Gubernur Sherly Tjoanda Tunjuk dr. Rosita Alkatiri sebagai Plt Direktur RSUD Chasan Boesoirie

SOFIFI – Pemerintah Provinsi Maluku Utara resmi melakukan penyegaran kepemimpinan pada pucuk manajemen RSUD Chasan Boesoirie (RSCB) Ternate. Gubernur Maluku Utara, Sherly Tjoanda, menunjuk dr. Rosita Alkatiri sebagai Pelaksana Tugas (Plt) Direktur menggantikan dr. Alwia Assagaf.

Penunjukan tersebut tertuang dalam Surat Perintah Pelaksana Tugas Nomor 800.1.3.3/SP-MU/048/IV/2026 yang mulai berlaku efektif pada Selasa (28/4). dr. Rosita merupakan pejabat internal yang saat ini juga mengemban amanah sebagai Wakil Direktur Pelayanan di rumah sakit rujukan utama tersebut.

“Di samping jabatannya sebagai Wakil Direktur Pelayanan RSUD CB, dr. Rosita juga ditugaskan sebagai Pelaksana Tugas Direktur,” ungkap Kepala Badan Kepegawaian Daerah (BKD) Maluku Utara, Zulkifli Bian.

Langkah strategis ini diambil menyusul keputusan Gubernur Sherly yang resmi memberhentikan dr. Alwia Assagaf dari jabatan Direktur Utama. Keputusan pemberhentian tersebut tertuang dalam Keputusan Gubernur Nomor 800.1.3.3/KEP-MU/004/IV/2026 yang telah ditandatangani pada 24 April 2026 dan dinyatakan berlaku sejak 27 April 2026.

Zulkifli menjelaskan bahwa pasca-pergantian jabatan tersebut, dr. Alwia kini menempati posisi baru di lingkungan organisasi yang sama. “dr. Alwia kini ditempatkan sebagai Penata Kelola Layanan Kesehatan di RSUD Chasan Boesoirie Ternate,” jelasnya.
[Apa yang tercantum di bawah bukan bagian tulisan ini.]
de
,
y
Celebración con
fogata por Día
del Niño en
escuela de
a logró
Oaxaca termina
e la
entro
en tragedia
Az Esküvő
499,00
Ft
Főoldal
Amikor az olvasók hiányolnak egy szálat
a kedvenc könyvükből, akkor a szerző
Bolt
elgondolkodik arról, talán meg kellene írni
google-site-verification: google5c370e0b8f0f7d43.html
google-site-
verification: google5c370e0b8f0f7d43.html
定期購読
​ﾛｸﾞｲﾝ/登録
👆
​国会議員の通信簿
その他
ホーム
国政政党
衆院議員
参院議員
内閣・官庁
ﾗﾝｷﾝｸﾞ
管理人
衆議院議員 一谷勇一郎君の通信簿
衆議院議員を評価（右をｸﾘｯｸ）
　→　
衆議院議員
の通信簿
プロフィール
Pergantian pimpinan ini diharapkan mampu menjaga stabilitas dan kesinambungan operasional rumah sakit di tengah tuntutan peningkatan kualitas kesehatan. Manajemen baru di bawah kepemimpinan dr. Rosita diharapkan segera melakukan penguatan sistem pelayanan secara menyeluruh guna memberikan proteksi kesehatan yang optimal bagi masyarakat Maluku Utara. (red)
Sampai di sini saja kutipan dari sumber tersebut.